Elementary Students Convince Officials to Install 3D Crosswalk on School Road.

Two elementary school children in Massachusetts took matters into their own hands to improve traffic safety outside their school, proposing an innovative crosswalk makeover that recently became a reality.
Friends Eric and Isa sprang into action to see change affected outside Brooks Elementary School after Eric’s brother came close to being seriously injured by a car he said was speeding. “My brother got hit by a car and I wanted to do something in the community,”. “Then, one day… there was a letter in the mail.

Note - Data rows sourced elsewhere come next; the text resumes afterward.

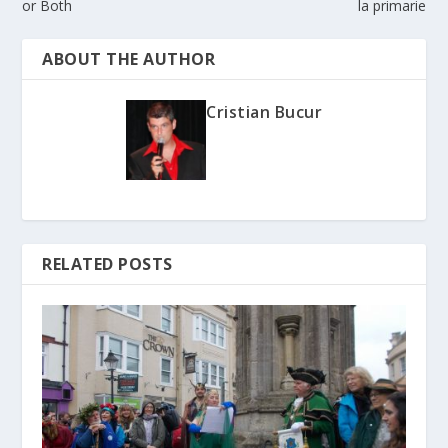
or Both
la primarie
ABOUT THE AUTHOR
Cristian Bucur
RELATED POSTS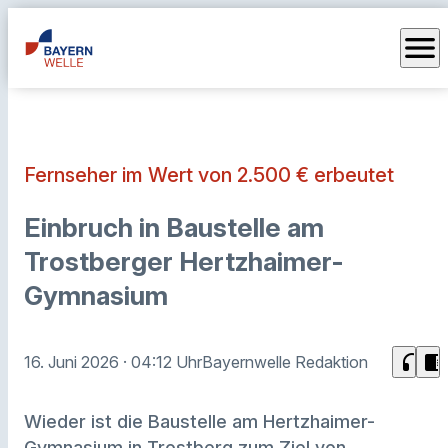
menu
Fernseher im Wert von 2.500 € erbeutet
Einbruch in Baustelle am
Trostberger Hertzhaimer-
Gymnasium
headphones
chrome_reader_mode
16. Juni 2026
· 04:12 Uhr
Bayernwelle Redaktion
Wieder ist die Baustelle am Hertzhaimer-
Gymnasium in Trostberg zum Ziel von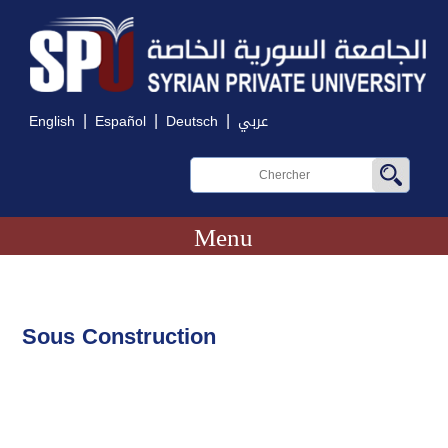
|
|
|
English
Español
Deutsch
عربي
Menu
Sous Construction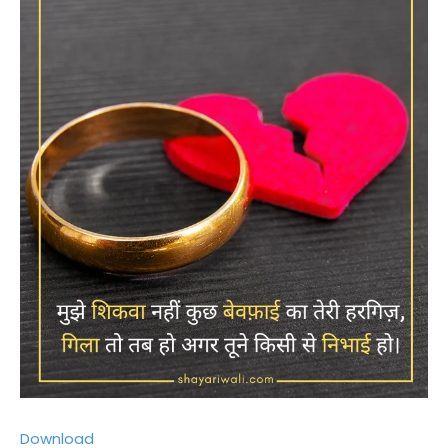
Download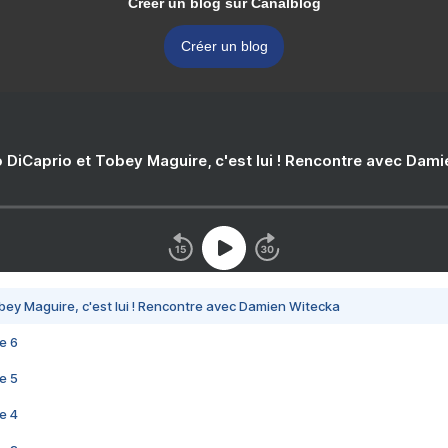
Créer un blog sur Canalblog
Créer un blog
 DiCaprio et Tobey Maguire, c'est lui ! Rencontre avec Dam
bey Maguire, c'est lui ! Rencontre avec Damien Witecka
e 6
e 5
e 4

It was a flyer for this club.”The flyer was for the Center for Citizenship and Social Responsibility, or the CCSR, a grant-funded program that believes in teaching children how to be empathetic leaders by fostering student-led projects that serve the community. 
“Our mission is to make the world a better place, one student at a time,” CCSR program coordinator and teacher Michael Skorker said. “And we’re really centred around service learning, project-based learning, doing everything we can to make the world a better place in whatever aspect we are passionate about.”Eric and Isa, 10, paired up to find a cost-effective and easily implementable way to make crossing the street a safer endeavour. “We knew we wanted to do something to help slow cars down that wouldn’t be too drastic,” Isa said. “We were doing a lot of research… and we found this idea and were like, ‘Well, this is a really good idea. We like it. I think we should give it a go.’” The idea was for a 3D crosswalk, an illusion painted on the driveway of the school in such a way that it appears to rise out of the ground as a driver approaches. 
“When cars are coming toward me right now, as cars are coming this way, they would see it as 3D,” Isa explained. The pair first came across the idea while researching traffic-calming measures and saw that communities in foreign countries such as Iceland, England and India employ the 3D technique. Trials of a similar design in New Delhi are reported to show a 40 per cent decrease in average speed where the crosswalks are utilized. But before Isa and Eric could make their goal a reality, they had a lot of work to do.“First, we had to meet with the mayor and get her approval on it,” Isa said. So the fourth and fifth graders headed to Medford Mayor Stephanie Muccini Burke’s office to make their pitch.“It wasn’t really nerve-racking or anything because I’m not afraid of presenting in front of people,” Eric said.
 Their confidence and preparedness paid off. “They were proud, they were articulate, and they really demonstrated the need for something like this, so the Traffic Commission unanimously supported their idea,” said Burke, who threw her support behind Eric and Isa.“We actually got in touch with Iceland to get some of the dimensions on how they did it. “But still, their work was not done.“Then, we had to go to a Traffic Commission hearing and we had to present our idea,” Isa said. “A lot of the time, [officials] said they needed to do more research.”It was a test of patience for Isa and Eric, who by then had transferred to a different school, but was still invested in seeing his and Isa’s vision come to life.“That’s the hardest part: waiting a year for it,” Eric said“We were like, ‘Wow, is this ever going to happen?’” Isa said.
“Then… I found out that it was going to happen and then I got to see it for the first time and it was really amazing.”The crosswalk is believed to be the first of its kind in the U.S. “It certainly is a traffic-calming measure,” Burke said. “People take note of it. It’s all about the mental, the psyche, and that it forces you to slow down just like a flashing stop sign would.” The positive reaction to the crosswalk has gone beyond Medford, as authorities find themselves fielding emails and calls from communities across the country and beyond that want to do something similar.“We’re sharing our dimensional requirements with them, as well, just as Iceland shared with us,” Burke said.
The 3D crosswalk has so far inspired authorities to add them to roads near three other elementary schools in Medford. The processes to see such crosswalks installed on public roads can be more lengthy and as such, officials are focusing on adding them to roads controlled by schools, but Isa and Eric were nonetheless to see their work have a ripple effect in the community. “It was a lot of effort, a lot of work put into this project,” Isa said. “Definitely it paid off.”Eric agreed, saying: “It really satisfies me that may change in the community really helped... Really, if you put your mind to it, anything’s possible.”